I half rolled, and there before my eyes was as perfect a target as I had ever seen in my life. A pressure of a thumb, a short burst, a puff of smoke, a flash of flame, a hole on the clouds - and it was over.' - Lieutenant Robert McKenzie, No. 2 Squadron Australian Flying Corps.
When the First World War broke out in August 1914, aeroplanes were a novelty, barely a decade old. Despite this Australia became one of the only nations outside Europe to establish a military flying school - the Australian Flying Corps. Its first class of four student pilots would grow to number almost 4000 by the armistice. The young men who volunteered for service as pilots became pioneers in a completely new dimension of warfare as they struggled for control of the skies over the battlefields of the Western Front, Palestine and Mesopotamia.

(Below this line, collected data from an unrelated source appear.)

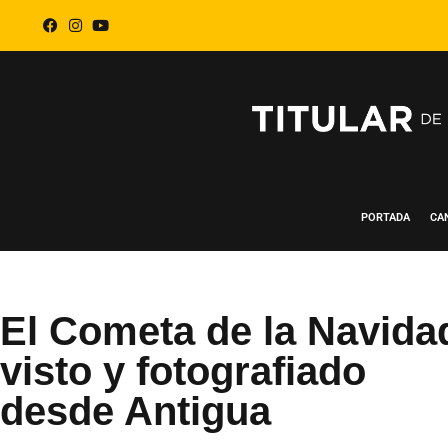
PORTADA
CA
El Cometa de la Navida
visto y fotografiado
desde Antigua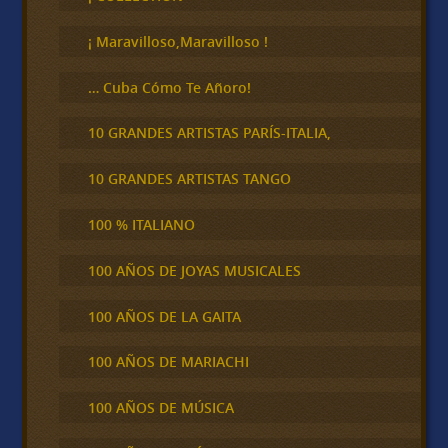
a
r
¡ Maravilloso,Maravilloso !
… Cuba Cómo Te Añoro!
10 GRANDES ARTISTAS PARÍS-ITALIA,
10 GRANDES ARTISTAS TANGO
100 % ITALIANO
100 AÑOS DE JOYAS MUSICALES
100 AÑOS DE LA GAITA
100 AÑOS DE MARIACHI
100 AÑOS DE MÚSICA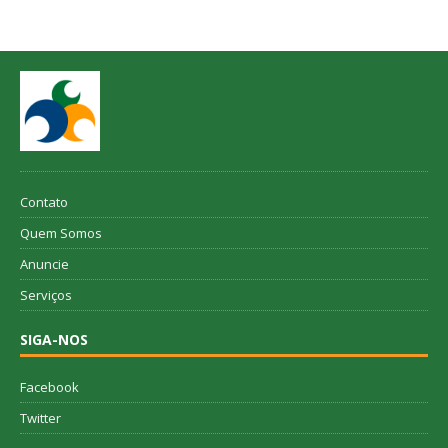
Contato
Quem Somos
Anuncie
Serviços
SIGA-NOS
Facebook
Twitter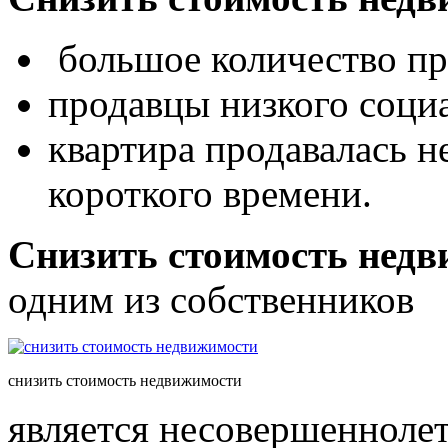
большое количество пр
продавцы низкого социа
квартира продавалась не
короткого времени.
Снизить стоимость нед
одним из собственников
снизить стоимость недвижимости
является несовершенноле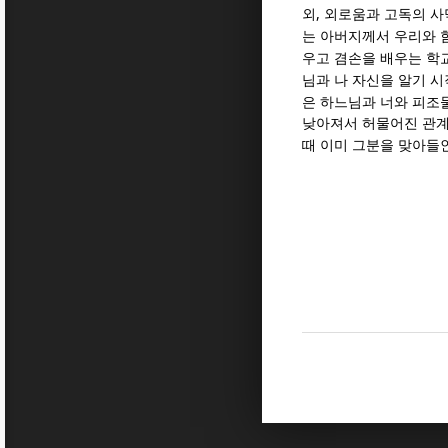
,
외
외로움과 고독의 사
는 아버지께서 우리와 
우고 겸손을 배우는 학
님과 나 자신을 알기 
은 하느님과 너와 피조
낮아져서 허물어진 관계
때 이미 그분을 맞아들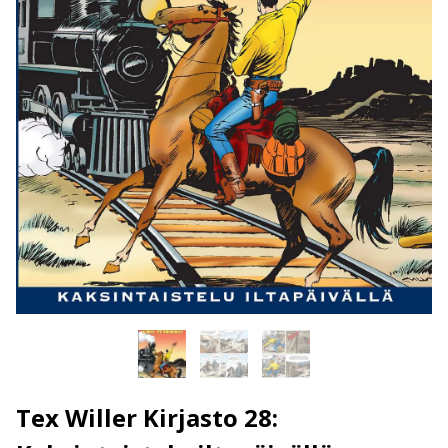
Tex Willer Kirjasto 28: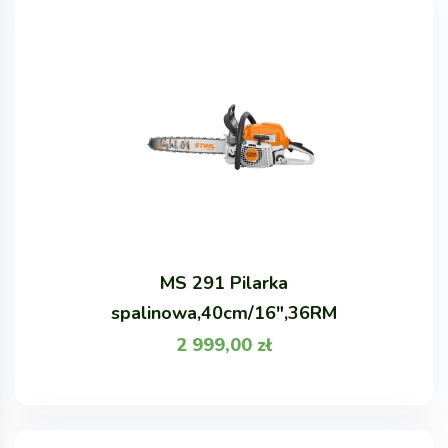
MS 291 Pilarka
spalinowa,40cm/16",36RM
2 999,00
zł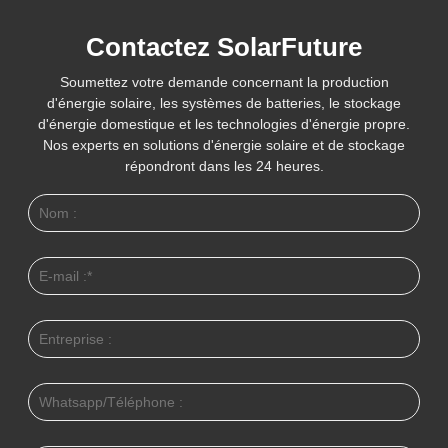
Contactez SolarFuture
Soumettez votre demande concernant la production
d'énergie solaire, les systèmes de batteries, le stockage
d'énergie domestique et les technologies d'énergie propre.
Nos experts en solutions d'énergie solaire et de stockage
répondront dans les 24 heures.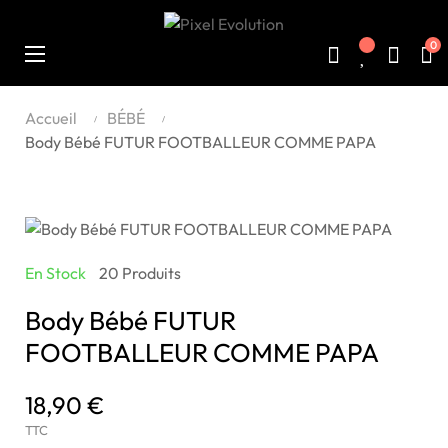
0
Basculer
☰
la
navigation
Accueil
BÉBÉ
Body Bébé FUTUR FOOTBALLEUR COMME PAPA
En Stock
20 Produits
Body Bébé FUTUR
FOOTBALLEUR COMME PAPA
18,90 €
TTC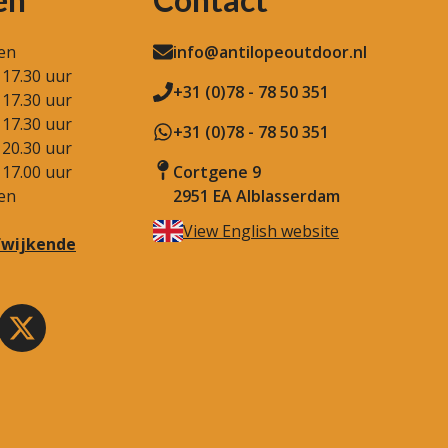
en
info@antilopeoutdoor.nl
 17.30 uur
+31 (0)78 - 78 50 351
 17.30 uur
 17.30 uur
+31 (0)78 - 78 50 351
 20.30 uur
 17.00 uur
Cortgene 9
en
2951 EA Alblasserdam
View English website
afwijkende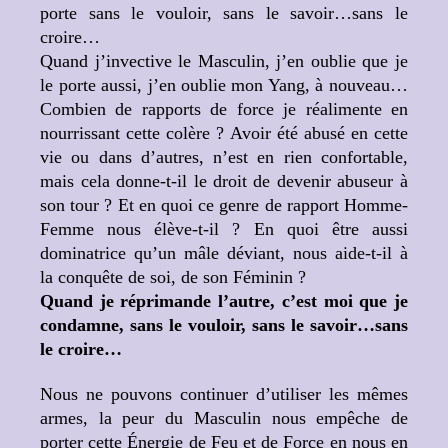
porte sans le vouloir, sans le savoir…sans le
croire…
Quand j’invective le Masculin, j’en oublie que je
le porte aussi, j’en oublie mon Yang, à nouveau…
Combien de rapports de force je réalimente en
nourrissant cette colère ? Avoir été abusé en cette
vie ou dans d’autres, n’est en rien confortable,
mais cela donne-t-il le droit de devenir abuseur à
son tour ? Et en quoi ce genre de rapport Homme-
Femme nous élève-t-il ? En quoi être aussi
dominatrice qu’un mâle déviant, nous aide-t-il à
la conquête de soi, de son Féminin ?
Quand je réprimande l’autre, c’est moi que je
condamne, sans le vouloir, sans le savoir…sans
le croire…
Nous ne pouvons continuer d’utiliser les mêmes
armes, la peur du Masculin nous empêche de
porter cette Énergie de Feu et de Force en nous en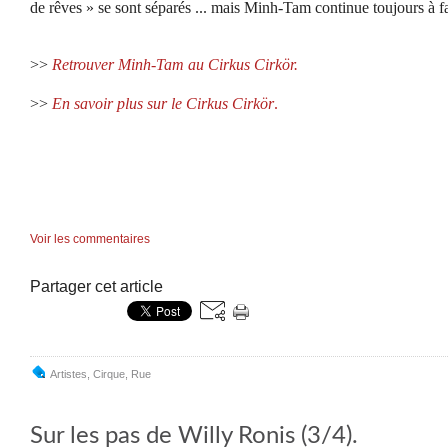
de rêves » se sont séparés ... mais Minh-Tam continue toujours à fai
>>
Retrouver Minh-Tam au Cirkus Cirkör.
>>
En savoir plus sur le Cirkus Cirkör
.
Voir les commentaires
Partager cet article
Artistes
,
Cirque
,
Rue
Sur les pas de Willy Ronis (3/4).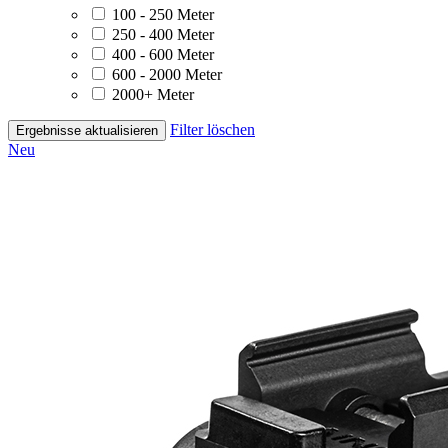
100 - 250 Meter
250 - 400 Meter
400 - 600 Meter
600 - 2000 Meter
2000+ Meter
Filter löschen
Ergebnisse aktualisieren
Neu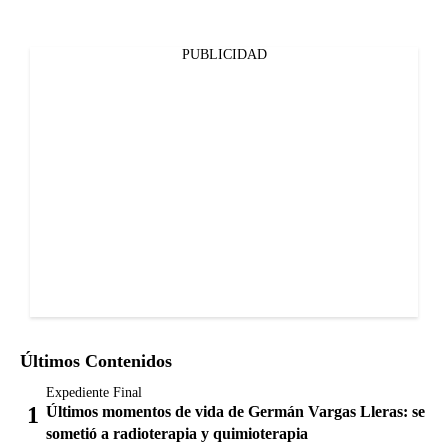
PUBLICIDAD
Últimos Contenidos
Expediente Final
Últimos momentos de vida de Germán Vargas Lleras: se
sometió a radioterapia y quimioterapia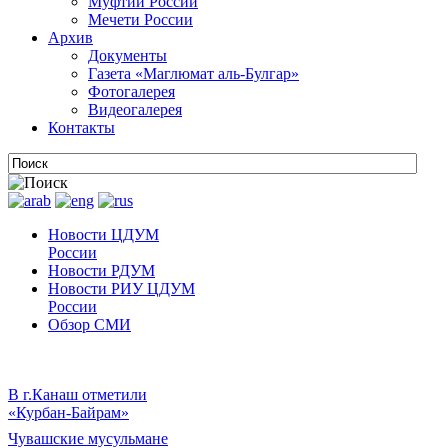
Муфтии России
Мечети России
Архив
Документы
Газета «Маглюмат аль-Булгар»
Фотогалерея
Видеогалерея
Контакты
Новости ЦДУМ
России
Новости РДУМ
Новости РИУ ЦДУМ
России
Обзор СМИ
В г.Канаш отметили
«Курбан-Байрам»
Чувашские мусульмане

Using private letters, diaries and official records, historian Michael Molkentin reveals, for the first time in over 90 years, the remarkable story of the airmen and mechanics of the Australian Flying Corps. It is a tale of heroism and endurance; of a war fought thousands of feet above the trenches in aircraft of timber and fabric without radios, parachutes or oxygen. Fire in the Sky takes readers up into this chaotic tumult among the clouds and into the midst of a war from which only one in two Australian airmen emerged unscathed.